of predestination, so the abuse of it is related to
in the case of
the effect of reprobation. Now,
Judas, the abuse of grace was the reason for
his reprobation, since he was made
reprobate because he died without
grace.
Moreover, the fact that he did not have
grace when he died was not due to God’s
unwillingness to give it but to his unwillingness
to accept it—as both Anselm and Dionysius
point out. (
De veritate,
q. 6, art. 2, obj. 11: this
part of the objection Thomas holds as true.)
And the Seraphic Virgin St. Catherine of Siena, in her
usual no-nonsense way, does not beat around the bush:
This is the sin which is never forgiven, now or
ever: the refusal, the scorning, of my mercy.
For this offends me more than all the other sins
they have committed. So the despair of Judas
---
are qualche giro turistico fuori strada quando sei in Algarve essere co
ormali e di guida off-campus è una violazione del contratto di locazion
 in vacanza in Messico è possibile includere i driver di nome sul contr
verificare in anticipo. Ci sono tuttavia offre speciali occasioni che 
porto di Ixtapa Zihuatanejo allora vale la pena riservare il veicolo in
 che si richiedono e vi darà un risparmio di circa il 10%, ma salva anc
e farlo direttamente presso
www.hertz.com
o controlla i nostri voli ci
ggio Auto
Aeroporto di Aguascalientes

WHAT YOU NEED TO DO
Out of the data above, transcribe exactly and only the lines starting with the line that has "are qualche giro" and going on through the line that has "Aeroporto di Aguascalientes", both included.

RESPONSE TO THIS EXERCISE
are qualche giro turistico fuori strada quando sei in Algarve essere co
ormali e di guida off-campus è una violazione del contratto di locazion
 in vacanza in Messico è possibile includere i driver di nome sul contr
verificare in anticipo. Ci sono tuttavia offre speciali occasioni che 
porto di Ixtapa Zihuatanejo allora vale la pena riservare il veicolo in
 che si richiedono e vi darà un risparmio di circa il 10%, ma salva anc
e farlo direttamente presso
www.hertz.com
o controlla i nostri voli ci
ggio Auto
Aeroporto di Aguascalientes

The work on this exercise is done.